Show all lines from the data that include the word "chart".

+++ Materials provided

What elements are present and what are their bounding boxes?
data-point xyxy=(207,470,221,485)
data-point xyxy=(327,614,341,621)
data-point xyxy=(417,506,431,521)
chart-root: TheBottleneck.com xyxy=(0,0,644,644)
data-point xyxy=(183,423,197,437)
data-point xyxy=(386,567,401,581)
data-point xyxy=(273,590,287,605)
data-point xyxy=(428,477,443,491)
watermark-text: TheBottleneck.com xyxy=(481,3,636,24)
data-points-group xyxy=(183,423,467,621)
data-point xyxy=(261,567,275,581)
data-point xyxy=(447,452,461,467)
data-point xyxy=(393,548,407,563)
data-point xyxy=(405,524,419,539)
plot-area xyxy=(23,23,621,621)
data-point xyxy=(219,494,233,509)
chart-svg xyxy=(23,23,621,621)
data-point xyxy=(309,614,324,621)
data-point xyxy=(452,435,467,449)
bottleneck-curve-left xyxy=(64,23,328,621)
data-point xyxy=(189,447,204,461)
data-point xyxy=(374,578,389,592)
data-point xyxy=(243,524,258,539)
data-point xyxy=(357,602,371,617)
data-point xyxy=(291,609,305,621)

++++++

## Solution to the problem
chart-root: TheBottleneck.com xyxy=(0,0,644,644)
chart-svg xyxy=(23,23,621,621)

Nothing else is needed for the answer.